As Is Nearly Inevitable in Writing About the Middle East, Itamar Moses’s ‘The Ally’ Betrays His Bias

It surely was Moses’s honest intention to write a play that fairly represented all sides of a maddeningly complicated issue, yet the playwright seems concerned about sufficiently conveying his left-wing bona fides.

Joan Marcus.
Josh Radnor in 'The Ally.' Joan Marcus.

In a scene in Itamar Moses’s new play, “The Ally,” a conservative Jewish student at an elite college asks why antisemitism is “invisible to the left until someone shouts ‘kill the Jews’ and sometimes even then!”

Mr. Moses, best known for his Tony Award-winning book for “The Band’s Visit” — a musical following Egyptian musicians and their Arab hosts in Israel — began taking notes for “Ally,” now having its world premiere at the Public Theater, seven or eight years ago. Yet the student’s question, like so many posed in the play, seems as timely as it is eternal.

“Ally” unfolds in September and early October 2023 — presumably intentionally just before Hamas’s attack on the Gaza envelope — on the campus of an unnamed but clearly prestigious institution. Its protagonist, Asaf, is at least roughly autobiographical: Like Mr. Moses, he’s a writer and teacher in his 40s who grew up at Berkeley, the son of Israeli immigrants. Early in the play, one of his pupils, Baron, who is Black, asks him to sign a document protesting the killing of a cousin by police officers.

Being a good liberal, Asaf, played here by the stage and screen actor Josh Radnor, consents to sign the “manifesto,” as it is called, but wishes to read it first. In doing so, he discovers one hitch: Within its 20 pages lies a passage criticizing our country’s association with Israel, using terms like “apartheid” and “genocide” to describe the latter nation’s policies.
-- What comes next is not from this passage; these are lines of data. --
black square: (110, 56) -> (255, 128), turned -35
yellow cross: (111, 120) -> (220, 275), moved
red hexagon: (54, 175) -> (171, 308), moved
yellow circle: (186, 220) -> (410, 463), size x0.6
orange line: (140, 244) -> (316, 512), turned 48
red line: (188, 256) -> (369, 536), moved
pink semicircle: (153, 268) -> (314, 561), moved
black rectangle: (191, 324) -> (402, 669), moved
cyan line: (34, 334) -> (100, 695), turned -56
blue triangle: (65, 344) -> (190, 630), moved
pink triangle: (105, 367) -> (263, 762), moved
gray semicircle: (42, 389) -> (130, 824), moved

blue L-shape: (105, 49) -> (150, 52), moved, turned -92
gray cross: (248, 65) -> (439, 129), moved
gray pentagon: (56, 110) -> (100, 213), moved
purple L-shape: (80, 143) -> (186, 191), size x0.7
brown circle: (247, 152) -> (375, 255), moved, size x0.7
Thus begins a string of events that will also find Asaf, who identifies as an atheist but carries a strong sense of his Jewish heritage, by turns grappling with and defending his beliefs, as much to himself as to others. Those views can be deeply conflicted, and Messrs. Moses and Radnor, abetted by Lila Neugebauer’s typically sharp direction, mine them for both poignance and comedy.

Madeline Weinstein, Michael Khalid Karadsheh, and Elijah Jones in ‘The Ally.’ Joan Marcus

“I can see the need, given the extreme rightward tilt of Israel’s leading politicians lately, for pressure to move the needle back towards creation of a Palestinian state … which of course I also support,” Asaf assures his wife, who works for the college’s administration and is thus in a politically sensitive position. “And while divestment and sanctions are legitimate tools for applying that pressure — non-violent ones, which is great — doing it unilaterally, overnight doesn’t strike me as sensitive to the complexities of a region where many groups contribute to what’s happening.”
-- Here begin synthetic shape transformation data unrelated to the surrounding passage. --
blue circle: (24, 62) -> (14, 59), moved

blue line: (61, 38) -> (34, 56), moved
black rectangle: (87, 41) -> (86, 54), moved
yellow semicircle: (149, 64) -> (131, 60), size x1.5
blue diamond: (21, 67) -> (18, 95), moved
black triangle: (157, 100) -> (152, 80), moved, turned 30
Before his wife can interject more than a word, Asaf adds, “But the real problem … what struck me as sort of weird is that Israel is the only country mentioned … in the context of America doing terrible things there … Israel is the only country whose own policies are condemned.”
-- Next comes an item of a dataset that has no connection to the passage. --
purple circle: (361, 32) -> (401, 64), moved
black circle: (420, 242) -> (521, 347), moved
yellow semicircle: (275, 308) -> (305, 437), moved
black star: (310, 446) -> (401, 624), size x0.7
Asaf’s language becomes less frank and even more tortured — at least initially — when he tries to express his support and his qualms to Baron, played by an affable Elijah Jones, and the community organizer for whom Baron is working, who happens to be Asaf’s ex-girlfriend, Nakia, portrayed by an elegantly self-possessed Cherise Boothe.

We also meet a ditzy progressive named Rachel, a junior at the school who is defying her fellow members of the Jewish Student Union by trying to get a controversial academic to speak on campus: not a right-wing hardliner — the kind of prospective speaker who is, in reality, most likely to get flak at a liberal arts college these days — but a Middle East scholar who has been critical of Israel. Played by a perky Madeline Weinstein, Rachel’s the kind of gal who uses terms like “whatabouting” and apologizes to anyone she perceives as having had more direct experience with discrimination.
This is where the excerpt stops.